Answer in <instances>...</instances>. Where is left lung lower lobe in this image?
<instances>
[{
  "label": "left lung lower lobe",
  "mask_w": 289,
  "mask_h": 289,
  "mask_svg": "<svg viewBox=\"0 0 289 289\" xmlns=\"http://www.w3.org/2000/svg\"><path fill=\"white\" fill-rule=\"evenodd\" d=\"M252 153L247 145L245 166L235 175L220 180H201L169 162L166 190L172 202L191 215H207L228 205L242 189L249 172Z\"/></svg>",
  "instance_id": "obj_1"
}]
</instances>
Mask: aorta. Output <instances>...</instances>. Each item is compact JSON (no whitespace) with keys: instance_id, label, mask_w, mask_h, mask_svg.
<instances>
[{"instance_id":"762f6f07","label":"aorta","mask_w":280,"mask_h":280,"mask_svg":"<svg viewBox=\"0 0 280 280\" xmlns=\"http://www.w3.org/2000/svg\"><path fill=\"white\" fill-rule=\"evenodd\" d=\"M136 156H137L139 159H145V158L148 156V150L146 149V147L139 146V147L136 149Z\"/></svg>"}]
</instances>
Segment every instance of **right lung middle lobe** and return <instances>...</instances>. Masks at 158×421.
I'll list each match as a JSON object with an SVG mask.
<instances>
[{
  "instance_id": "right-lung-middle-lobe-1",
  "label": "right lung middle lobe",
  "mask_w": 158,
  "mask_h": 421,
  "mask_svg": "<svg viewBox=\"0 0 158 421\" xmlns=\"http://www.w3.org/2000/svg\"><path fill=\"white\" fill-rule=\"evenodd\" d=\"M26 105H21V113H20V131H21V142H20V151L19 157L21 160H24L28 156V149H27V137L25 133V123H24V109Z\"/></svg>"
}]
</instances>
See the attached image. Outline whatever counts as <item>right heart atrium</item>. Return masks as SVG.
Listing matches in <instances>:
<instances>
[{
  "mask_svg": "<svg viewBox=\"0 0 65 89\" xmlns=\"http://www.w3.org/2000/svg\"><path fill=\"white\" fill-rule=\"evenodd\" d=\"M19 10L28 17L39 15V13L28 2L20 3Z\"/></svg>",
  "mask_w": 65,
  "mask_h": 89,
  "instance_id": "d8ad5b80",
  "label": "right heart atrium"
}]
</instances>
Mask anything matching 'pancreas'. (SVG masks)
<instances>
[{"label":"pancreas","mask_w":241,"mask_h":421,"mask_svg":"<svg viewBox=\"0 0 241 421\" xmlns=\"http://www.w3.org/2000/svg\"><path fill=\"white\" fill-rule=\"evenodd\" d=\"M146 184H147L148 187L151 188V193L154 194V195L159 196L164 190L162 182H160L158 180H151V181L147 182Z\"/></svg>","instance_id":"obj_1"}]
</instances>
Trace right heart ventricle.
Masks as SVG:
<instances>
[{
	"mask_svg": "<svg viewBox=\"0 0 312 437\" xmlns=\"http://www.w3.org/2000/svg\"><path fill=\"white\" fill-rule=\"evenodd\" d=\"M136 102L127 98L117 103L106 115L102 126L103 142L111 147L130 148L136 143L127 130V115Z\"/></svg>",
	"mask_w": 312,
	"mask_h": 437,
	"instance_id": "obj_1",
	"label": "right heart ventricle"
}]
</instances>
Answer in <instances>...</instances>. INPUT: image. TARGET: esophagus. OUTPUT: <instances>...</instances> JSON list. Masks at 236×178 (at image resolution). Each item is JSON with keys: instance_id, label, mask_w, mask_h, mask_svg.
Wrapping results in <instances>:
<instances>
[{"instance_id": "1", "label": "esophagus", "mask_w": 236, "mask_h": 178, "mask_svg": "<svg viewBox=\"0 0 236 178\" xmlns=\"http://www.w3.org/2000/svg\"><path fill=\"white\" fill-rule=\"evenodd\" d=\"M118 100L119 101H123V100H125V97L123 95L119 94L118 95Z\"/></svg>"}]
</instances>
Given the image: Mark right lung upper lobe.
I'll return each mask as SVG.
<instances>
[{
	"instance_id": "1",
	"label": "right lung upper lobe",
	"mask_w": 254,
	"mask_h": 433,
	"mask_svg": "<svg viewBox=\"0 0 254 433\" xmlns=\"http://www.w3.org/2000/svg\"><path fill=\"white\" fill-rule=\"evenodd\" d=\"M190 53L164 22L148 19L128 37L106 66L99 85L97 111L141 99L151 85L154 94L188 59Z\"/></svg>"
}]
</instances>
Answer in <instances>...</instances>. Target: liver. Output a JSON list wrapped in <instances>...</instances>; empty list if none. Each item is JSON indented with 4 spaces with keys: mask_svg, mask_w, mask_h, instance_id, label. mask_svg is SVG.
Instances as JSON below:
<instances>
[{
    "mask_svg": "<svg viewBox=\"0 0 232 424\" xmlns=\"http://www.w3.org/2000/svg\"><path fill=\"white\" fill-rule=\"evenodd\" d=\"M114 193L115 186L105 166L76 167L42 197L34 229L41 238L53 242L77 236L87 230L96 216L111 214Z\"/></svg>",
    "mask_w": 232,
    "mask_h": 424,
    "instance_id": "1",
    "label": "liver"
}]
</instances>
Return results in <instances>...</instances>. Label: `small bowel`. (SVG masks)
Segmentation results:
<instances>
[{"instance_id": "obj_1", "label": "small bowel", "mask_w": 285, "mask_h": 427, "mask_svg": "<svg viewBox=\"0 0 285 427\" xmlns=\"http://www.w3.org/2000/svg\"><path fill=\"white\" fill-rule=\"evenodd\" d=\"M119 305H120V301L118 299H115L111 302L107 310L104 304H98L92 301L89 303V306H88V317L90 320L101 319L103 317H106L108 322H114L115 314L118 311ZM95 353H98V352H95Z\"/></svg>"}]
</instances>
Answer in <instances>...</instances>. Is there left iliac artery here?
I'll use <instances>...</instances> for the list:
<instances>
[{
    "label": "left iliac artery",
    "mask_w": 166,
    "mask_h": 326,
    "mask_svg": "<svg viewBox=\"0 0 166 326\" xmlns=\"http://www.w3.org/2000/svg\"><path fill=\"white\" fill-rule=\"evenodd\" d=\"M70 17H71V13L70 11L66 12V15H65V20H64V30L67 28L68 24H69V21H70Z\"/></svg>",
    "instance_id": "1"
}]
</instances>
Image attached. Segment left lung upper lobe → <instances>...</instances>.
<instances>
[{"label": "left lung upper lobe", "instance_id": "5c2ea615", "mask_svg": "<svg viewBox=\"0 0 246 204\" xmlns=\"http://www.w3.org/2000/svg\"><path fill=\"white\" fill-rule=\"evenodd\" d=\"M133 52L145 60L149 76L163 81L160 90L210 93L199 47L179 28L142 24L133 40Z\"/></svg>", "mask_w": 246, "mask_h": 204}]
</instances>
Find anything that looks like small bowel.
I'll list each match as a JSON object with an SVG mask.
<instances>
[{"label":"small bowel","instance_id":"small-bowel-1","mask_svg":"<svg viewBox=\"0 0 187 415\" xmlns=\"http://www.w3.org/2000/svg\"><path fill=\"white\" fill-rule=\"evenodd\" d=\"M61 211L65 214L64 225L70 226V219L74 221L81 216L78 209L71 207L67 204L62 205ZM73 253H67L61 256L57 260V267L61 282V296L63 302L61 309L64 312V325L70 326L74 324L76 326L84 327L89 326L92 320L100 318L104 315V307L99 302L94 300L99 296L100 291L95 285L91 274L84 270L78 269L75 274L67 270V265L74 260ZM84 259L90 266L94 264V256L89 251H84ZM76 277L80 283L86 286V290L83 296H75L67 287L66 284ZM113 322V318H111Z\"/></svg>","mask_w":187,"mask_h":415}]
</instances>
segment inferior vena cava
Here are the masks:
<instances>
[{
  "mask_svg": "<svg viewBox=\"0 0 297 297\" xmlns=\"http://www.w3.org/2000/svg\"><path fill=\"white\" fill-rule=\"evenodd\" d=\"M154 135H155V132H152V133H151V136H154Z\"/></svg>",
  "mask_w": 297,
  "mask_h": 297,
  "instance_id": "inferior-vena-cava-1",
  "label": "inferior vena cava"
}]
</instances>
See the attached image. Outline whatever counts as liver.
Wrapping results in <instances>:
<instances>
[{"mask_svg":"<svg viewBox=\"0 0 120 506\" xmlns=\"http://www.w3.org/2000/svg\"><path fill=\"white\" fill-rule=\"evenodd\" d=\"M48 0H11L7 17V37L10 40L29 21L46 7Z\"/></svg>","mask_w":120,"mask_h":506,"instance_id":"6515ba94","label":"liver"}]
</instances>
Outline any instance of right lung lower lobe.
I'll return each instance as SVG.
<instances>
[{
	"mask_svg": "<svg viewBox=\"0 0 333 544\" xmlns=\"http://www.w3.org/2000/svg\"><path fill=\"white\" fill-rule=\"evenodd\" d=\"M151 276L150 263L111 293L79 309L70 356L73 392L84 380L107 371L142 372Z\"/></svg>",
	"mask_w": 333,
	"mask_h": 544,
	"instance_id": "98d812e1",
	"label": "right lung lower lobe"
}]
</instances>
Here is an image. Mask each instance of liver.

* [Task instructions] All that is wanted is the line with "See the attached image. Outline whatever counts as liver." and every later line in the entries, reproduced exactly.

* [Answer box]
See the attached image. Outline whatever counts as liver.
Wrapping results in <instances>:
<instances>
[{"mask_svg":"<svg viewBox=\"0 0 120 506\" xmlns=\"http://www.w3.org/2000/svg\"><path fill=\"white\" fill-rule=\"evenodd\" d=\"M48 0H11L7 17V37L10 40L29 21L46 7Z\"/></svg>","mask_w":120,"mask_h":506,"instance_id":"6515ba94","label":"liver"}]
</instances>
Outline any instance of right lung lower lobe.
I'll return each instance as SVG.
<instances>
[{
	"mask_svg": "<svg viewBox=\"0 0 333 544\" xmlns=\"http://www.w3.org/2000/svg\"><path fill=\"white\" fill-rule=\"evenodd\" d=\"M151 276L150 263L111 293L79 309L70 356L73 392L84 380L107 371L142 372Z\"/></svg>",
	"mask_w": 333,
	"mask_h": 544,
	"instance_id": "98d812e1",
	"label": "right lung lower lobe"
}]
</instances>
Here is an image. Mask each instance of liver.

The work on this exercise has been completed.